Make the Register Allocator Loop-Aware
Currently the graph coloring register allocator has 2 spill cost functions: one that implements Chaitin’s spill cost function and one that just spills the longest live range. We currently use the latter. Neither of them have any knowledge of program structure’ the register allocator basically assumes all code runs an equal number of times and therefore it doesn’t matter where you insert spills. By making it aware of loops and biasing it to avoid spilling in them when possible loops can run significantly faster.
Currently if we have virtual registers born before a loop that are used in a large number of instructions before and after the loop but not in it we’ll avoid spilling them because it looks like we’ll have to reload them right away. In reality we won’t use them until the end of the loop which might be an order of magnitude of clock cycles later. So we’ll spill something else inside the loop which means every time the loop runs we run spill code.
Obviously we don’t actually write loops in Haskell but we definitely still have them underneath our abstractions.

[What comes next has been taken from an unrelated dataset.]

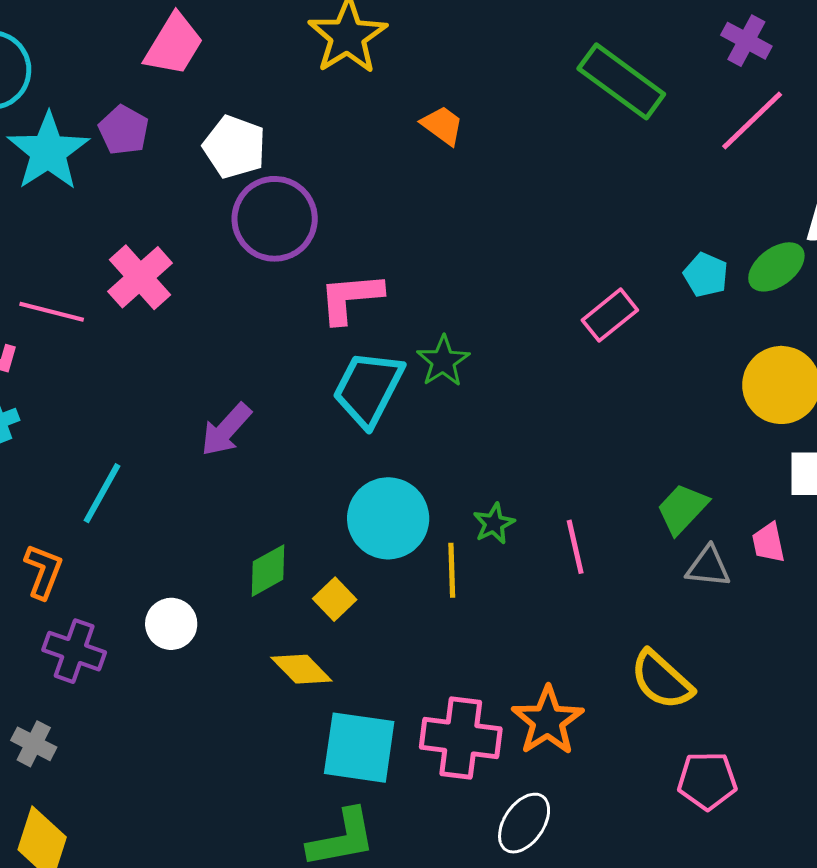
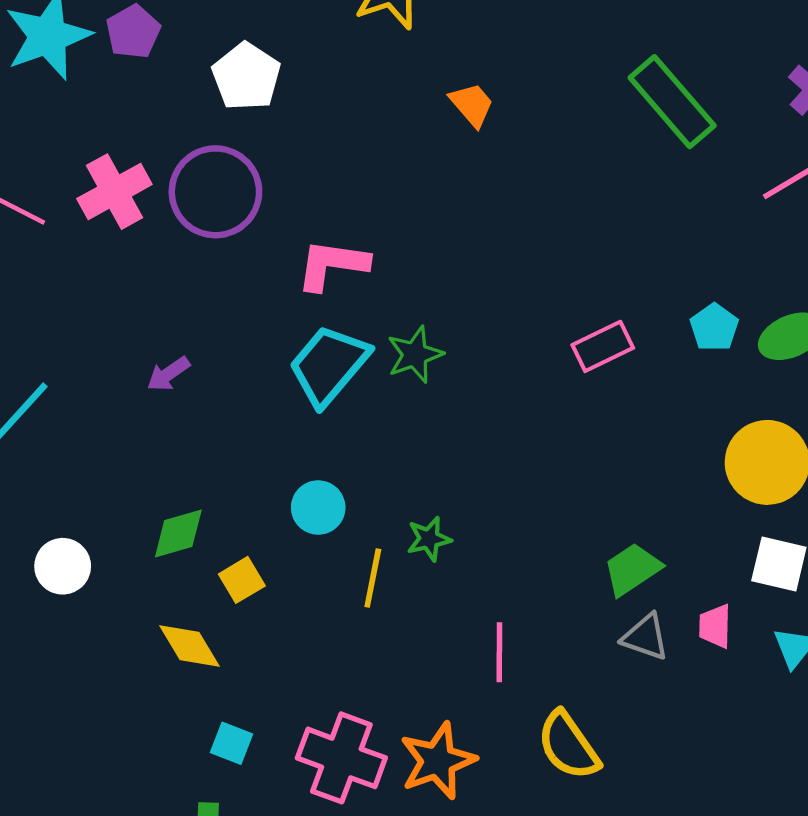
purple circle: (275, 219) -> (215, 192), moved
purple arrow: (226, 430) -> (168, 374), size x0.7
cyan circle: (388, 518) -> (318, 508), size x0.6
pink line: (575, 547) -> (499, 652), moved
cyan square: (359, 748) -> (232, 743), size x0.5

Since we don’t write them explicitly we have to find them in our output (which is what the bulk of LoopAnnotations.hs does). A loop is just a place where control flow doubles back on itself, so we walk through the jumps (we already know where these are because the output has been divided into basic blocks) and try to find places where that happens.
The goal is to have more intelligently placed spills and reloads instead of simply minimizing the number of them.